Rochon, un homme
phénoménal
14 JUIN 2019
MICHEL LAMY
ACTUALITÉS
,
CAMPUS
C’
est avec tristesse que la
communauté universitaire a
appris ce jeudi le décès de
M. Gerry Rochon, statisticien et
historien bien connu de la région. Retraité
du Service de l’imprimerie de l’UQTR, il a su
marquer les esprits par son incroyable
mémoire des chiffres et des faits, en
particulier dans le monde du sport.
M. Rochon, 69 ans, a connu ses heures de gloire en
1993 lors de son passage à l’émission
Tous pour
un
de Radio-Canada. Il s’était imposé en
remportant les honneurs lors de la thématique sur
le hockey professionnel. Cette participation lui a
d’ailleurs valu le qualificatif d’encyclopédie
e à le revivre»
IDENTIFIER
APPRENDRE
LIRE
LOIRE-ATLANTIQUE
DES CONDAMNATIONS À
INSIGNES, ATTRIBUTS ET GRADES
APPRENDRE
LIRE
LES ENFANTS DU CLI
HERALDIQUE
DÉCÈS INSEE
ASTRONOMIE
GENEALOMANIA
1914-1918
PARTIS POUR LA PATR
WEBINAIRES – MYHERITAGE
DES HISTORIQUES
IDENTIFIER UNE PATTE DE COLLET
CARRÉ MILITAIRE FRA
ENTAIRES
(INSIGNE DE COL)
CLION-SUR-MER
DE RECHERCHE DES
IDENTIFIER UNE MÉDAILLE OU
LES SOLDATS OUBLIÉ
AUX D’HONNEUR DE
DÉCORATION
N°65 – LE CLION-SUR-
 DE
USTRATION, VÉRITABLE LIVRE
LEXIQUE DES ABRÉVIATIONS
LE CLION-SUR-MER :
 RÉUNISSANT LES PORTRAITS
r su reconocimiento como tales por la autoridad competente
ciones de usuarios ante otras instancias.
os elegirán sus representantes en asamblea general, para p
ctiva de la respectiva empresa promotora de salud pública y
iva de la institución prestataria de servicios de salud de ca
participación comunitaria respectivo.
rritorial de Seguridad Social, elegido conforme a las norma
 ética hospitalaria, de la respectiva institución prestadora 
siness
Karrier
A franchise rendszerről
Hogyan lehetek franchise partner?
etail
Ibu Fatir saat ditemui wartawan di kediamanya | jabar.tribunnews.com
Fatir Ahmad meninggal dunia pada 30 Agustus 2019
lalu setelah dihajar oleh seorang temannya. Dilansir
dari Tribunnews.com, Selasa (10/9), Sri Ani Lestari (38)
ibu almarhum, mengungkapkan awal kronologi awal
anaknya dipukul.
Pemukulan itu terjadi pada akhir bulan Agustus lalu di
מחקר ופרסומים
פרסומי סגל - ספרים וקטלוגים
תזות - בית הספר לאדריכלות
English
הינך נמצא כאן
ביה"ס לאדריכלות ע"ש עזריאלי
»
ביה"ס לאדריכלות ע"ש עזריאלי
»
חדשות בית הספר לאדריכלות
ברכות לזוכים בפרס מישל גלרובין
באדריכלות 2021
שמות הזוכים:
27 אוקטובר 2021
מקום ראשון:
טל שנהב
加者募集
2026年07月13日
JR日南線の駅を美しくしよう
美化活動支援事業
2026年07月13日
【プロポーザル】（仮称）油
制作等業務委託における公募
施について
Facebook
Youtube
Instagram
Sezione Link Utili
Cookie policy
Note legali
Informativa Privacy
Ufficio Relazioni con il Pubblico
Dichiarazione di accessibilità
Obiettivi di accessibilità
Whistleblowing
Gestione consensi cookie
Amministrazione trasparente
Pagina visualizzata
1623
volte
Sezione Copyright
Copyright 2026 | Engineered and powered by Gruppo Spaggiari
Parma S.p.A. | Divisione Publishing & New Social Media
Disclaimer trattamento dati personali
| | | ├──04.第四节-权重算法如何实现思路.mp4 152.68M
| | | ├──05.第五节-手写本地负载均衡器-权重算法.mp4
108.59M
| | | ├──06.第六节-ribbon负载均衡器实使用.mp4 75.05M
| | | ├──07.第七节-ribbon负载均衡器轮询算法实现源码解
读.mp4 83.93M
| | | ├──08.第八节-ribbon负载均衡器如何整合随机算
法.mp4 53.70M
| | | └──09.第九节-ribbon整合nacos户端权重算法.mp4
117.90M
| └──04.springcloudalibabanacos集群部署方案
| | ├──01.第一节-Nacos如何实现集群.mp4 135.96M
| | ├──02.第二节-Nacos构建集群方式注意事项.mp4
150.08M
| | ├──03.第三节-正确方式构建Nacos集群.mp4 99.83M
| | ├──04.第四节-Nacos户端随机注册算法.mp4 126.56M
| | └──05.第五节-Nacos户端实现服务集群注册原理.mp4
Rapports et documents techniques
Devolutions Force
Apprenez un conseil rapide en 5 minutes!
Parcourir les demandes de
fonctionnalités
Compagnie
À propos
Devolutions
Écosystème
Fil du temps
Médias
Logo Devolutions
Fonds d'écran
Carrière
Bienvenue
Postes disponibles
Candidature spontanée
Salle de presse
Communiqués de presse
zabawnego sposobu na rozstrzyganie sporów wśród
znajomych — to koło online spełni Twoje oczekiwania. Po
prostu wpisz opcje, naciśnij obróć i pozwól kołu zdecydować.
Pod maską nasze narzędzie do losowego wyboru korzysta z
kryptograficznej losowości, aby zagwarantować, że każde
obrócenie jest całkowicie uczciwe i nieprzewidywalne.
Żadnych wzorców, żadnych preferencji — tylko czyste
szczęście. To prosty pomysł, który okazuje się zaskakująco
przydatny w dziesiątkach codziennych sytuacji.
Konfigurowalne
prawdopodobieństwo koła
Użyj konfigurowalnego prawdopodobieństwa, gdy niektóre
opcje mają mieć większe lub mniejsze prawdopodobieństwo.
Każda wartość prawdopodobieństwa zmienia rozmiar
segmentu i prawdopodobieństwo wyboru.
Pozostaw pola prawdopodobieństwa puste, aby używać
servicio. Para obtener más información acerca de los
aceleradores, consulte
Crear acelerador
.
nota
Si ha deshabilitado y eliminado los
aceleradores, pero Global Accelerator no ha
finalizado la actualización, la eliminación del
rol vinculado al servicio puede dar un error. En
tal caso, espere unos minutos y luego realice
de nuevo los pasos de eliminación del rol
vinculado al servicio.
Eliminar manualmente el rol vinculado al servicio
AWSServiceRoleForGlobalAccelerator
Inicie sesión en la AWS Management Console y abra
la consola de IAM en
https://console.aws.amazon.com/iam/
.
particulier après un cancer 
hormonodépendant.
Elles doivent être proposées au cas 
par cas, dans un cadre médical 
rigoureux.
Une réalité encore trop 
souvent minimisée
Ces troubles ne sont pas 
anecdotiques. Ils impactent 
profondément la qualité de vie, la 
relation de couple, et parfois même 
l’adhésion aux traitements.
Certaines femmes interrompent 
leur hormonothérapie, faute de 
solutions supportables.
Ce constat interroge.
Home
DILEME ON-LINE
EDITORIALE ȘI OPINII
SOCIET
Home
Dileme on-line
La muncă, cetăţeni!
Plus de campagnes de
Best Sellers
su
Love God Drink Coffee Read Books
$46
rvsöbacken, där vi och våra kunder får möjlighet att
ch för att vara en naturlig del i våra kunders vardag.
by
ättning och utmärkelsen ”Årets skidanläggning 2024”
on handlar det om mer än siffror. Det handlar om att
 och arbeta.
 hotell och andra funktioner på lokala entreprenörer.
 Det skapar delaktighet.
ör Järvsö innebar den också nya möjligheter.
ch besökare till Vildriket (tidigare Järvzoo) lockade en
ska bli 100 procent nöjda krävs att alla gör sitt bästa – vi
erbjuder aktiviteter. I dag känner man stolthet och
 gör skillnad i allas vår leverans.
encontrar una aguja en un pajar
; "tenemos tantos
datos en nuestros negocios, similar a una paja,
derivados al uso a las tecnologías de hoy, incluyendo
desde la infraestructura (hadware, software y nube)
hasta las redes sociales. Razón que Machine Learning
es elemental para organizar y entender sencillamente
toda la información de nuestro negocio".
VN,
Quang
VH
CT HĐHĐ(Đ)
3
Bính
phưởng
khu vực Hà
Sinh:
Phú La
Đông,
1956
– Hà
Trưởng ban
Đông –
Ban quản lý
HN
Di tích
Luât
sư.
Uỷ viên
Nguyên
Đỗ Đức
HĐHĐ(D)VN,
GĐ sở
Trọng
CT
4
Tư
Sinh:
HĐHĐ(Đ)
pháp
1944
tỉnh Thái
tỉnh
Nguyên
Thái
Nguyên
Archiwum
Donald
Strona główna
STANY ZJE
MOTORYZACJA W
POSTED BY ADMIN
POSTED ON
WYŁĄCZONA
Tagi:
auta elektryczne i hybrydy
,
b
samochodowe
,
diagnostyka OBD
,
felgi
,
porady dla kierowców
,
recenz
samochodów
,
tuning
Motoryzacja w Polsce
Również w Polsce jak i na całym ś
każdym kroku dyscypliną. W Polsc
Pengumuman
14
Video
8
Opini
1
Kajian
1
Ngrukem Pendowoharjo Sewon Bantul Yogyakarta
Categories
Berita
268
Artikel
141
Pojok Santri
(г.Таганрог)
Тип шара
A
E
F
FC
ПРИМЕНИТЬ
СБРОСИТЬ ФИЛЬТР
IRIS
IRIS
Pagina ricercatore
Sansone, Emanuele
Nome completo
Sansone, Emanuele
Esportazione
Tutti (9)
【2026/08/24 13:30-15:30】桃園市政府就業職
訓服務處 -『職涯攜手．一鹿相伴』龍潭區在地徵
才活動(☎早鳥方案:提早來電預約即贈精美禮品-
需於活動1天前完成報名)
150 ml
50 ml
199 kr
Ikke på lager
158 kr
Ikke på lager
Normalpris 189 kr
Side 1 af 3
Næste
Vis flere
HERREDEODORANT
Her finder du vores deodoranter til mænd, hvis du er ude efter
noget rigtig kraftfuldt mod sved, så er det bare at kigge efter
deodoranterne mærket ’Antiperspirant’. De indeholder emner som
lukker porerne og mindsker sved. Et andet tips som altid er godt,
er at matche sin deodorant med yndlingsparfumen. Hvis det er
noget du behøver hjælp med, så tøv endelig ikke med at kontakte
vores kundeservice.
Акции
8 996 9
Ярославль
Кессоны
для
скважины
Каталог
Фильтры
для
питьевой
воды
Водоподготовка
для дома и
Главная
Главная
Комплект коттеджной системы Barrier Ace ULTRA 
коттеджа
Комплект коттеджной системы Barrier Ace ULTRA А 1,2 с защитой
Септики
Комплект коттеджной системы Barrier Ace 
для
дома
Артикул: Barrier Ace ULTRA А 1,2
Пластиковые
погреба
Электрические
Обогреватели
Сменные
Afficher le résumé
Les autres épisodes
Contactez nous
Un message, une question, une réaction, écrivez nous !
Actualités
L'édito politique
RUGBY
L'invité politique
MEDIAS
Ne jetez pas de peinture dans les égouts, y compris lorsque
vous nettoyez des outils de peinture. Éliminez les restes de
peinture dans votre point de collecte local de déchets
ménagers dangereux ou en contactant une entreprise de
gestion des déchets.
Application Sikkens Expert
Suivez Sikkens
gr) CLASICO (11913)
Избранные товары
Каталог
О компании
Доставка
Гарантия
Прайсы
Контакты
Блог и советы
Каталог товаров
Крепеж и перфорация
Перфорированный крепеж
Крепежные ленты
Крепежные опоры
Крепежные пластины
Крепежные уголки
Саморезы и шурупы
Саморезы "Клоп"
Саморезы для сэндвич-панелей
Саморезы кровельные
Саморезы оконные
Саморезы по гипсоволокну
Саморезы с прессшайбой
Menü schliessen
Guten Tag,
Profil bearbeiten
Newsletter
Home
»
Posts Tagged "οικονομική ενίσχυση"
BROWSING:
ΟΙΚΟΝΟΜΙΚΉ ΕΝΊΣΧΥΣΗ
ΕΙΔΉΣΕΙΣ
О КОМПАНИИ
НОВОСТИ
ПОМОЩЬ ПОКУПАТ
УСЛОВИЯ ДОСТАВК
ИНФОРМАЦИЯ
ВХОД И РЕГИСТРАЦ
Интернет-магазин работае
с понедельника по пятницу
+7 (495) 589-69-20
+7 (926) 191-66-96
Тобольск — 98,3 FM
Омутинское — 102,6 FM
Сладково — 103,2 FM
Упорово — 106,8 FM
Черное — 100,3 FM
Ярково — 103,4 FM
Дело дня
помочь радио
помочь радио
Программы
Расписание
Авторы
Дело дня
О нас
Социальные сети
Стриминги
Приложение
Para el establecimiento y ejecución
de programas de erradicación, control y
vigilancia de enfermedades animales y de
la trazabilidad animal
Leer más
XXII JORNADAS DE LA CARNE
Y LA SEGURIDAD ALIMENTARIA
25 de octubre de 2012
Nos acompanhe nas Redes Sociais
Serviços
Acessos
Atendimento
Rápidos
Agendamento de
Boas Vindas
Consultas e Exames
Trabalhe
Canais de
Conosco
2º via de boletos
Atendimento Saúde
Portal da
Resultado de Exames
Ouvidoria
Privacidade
+---+
> [PROBLEM TO WORK ON] Please find every line in the listing that holds the string "efter" and copy it.

> [ANSWER SPACE]
Her finder du vores deodoranter til mænd, hvis du er ude efter
noget rigtig kraftfuldt mod sved, så er det bare at kigge efter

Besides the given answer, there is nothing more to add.